A complete answer retypes each of the records below precisely and includes none of the pictures.

___ Dataset records

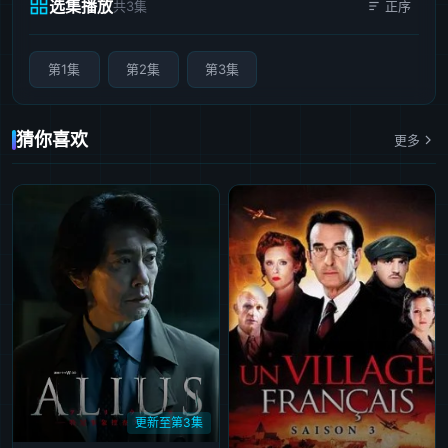
选集播放
共3集
正序
第1集
第2集
第3集
猜你喜欢
更多
更新至第3集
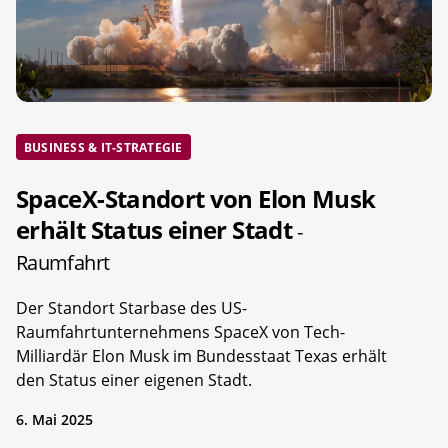
BUSINESS & IT-STRATEGIE
SpaceX-Standort von Elon Musk
erhält Status einer Stadt
-
Raumfahrt
Der Standort Starbase des US-
Raumfahrtunternehmens SpaceX von Tech-
Milliardär Elon Musk im Bundesstaat Texas erhält
den Status einer eigenen Stadt.
6. Mai 2025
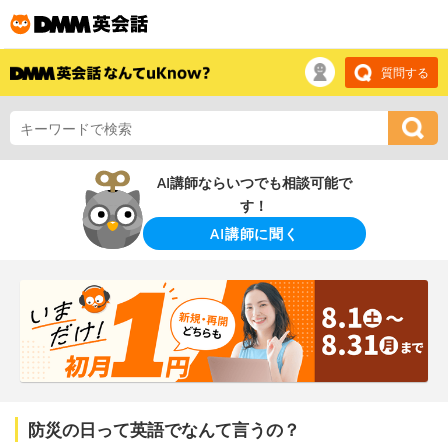
質問する
AI講師ならいつでも相談可能で
す！
AI講師に聞く
防災の日って英語でなんて言うの？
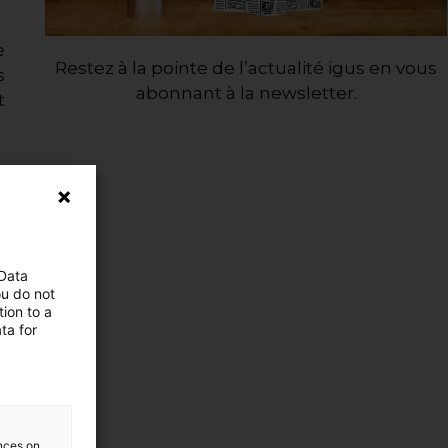
e
Restez à la pointe de l’actualité igus en vous
s
abonnant à la newsletter.
t
 Data
ou do not
ion to a
ta for
ences on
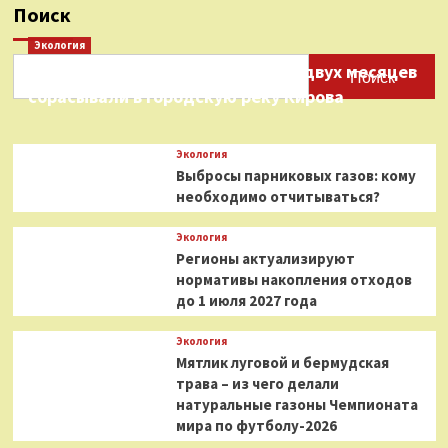
Поиск
Экология
Нефтепродукты на протяжении двух месяцев
Поиск
сбрасывали в городскую реку Кирова
Экология
Выбросы парниковых газов: кому
необходимо отчитываться?
Экология
Регионы актуализируют
нормативы накопления отходов
до 1 июля 2027 года
Экология
Мятлик луговой и бермудская
трава – из чего делали
натуральные газоны Чемпионата
мира по футболу-2026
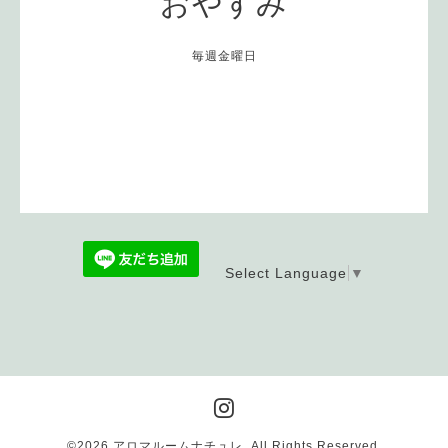
おやすみ
毎週金曜日
Select Language
▼
©2026
アロマルームナチュレ
. All Rights Reserved.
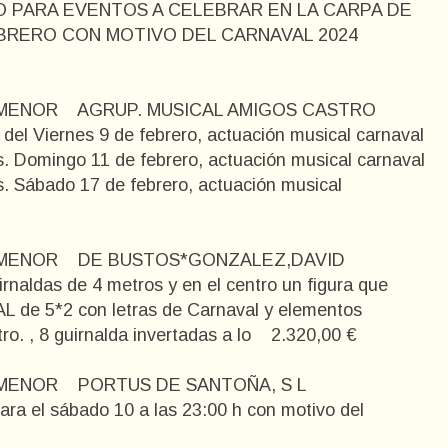
O PARA EVENTOS A CELEBRAR EN LA CARPA DE
 FEBRERO CON MOTIVO DEL CARNAVAL 2024
 MENOR AGRUP. MUSICAL AMIGOS CASTRO
l Viernes 9 de febrero, actuación musical carnaval
. Domingo 11 de febrero, actuación musical carnaval
s. Sábado 17 de febrero, actuación musical
TO MENOR DE BUSTOS*GONZALEZ,DAVID
irnaldas de 4 metros y en el centro un figura que
AL de 5*2 con letras de Carnaval y elementos
tro. , 8 guirnalda invertadas a lo 2.320,00 €
O MENOR PORTUS DE SANTOÑA, S L
para el sábado 10 a las 23:00 h con motivo del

______

Written answer
选集播放
共3集
正序
第1集
第2集
第3集
猜你喜欢
更多
更新至第3集
BUSINESS & IT-STRATEGIE
SpaceX-Standort von Elon Musk
erhält Status einer Stadt
-
Raumfahrt
Der Standort Starbase des US-
Raumfahrtunternehmens SpaceX von Tech-
Milliardär Elon Musk im Bundesstaat Texas erhält
den Status einer eigenen Stadt.
6. Mai 2025
質問する
AI講師ならいつでも相談可能で
す！
AI講師に聞く
防災の日って英語でなんて言うの？
e
Restez à la pointe de l’actualité igus en vous
s
abonnant à la newsletter.
t
 Data
ou do not
ion to a
ta for
ences on
Поиск
Экология
Нефтепродукты на протяжении двух месяцев
Поиск
сбрасывали в городскую реку Кирова
Экология
Выбросы парниковых газов: кому
необходимо отчитываться?
Экология
Регионы актуализируют
нормативы накопления отходов
до 1 июля 2027 года
Экология
Мятлик луговой и бермудская
трава – из чего делали
натуральные газоны Чемпионата
мира по футболу-2026
おやすみ
毎週金曜日
Select Language
▼
©2026
アロマルームナチュレ
. All Rights Reserved.
O PARA EVENTOS A CELEBRAR EN LA CARPA DE
 FEBRERO CON MOTIVO DEL CARNAVAL 2024
 MENOR AGRUP. MUSICAL AMIGOS CASTRO
l Viernes 9 de febrero, actuación musical carnaval
. Domingo 11 de febrero, actuación musical carnaval
s. Sábado 17 de febrero, actuación musical
TO MENOR DE BUSTOS*GONZALEZ,DAVID
irnaldas de 4 metros y en el centro un figura que
AL de 5*2 con letras de Carnaval y elementos
tro. , 8 guirnalda invertadas a lo 2.320,00 €
O MENOR PORTUS DE SANTOÑA, S L
para el sábado 10 a las 23:00 h con motivo del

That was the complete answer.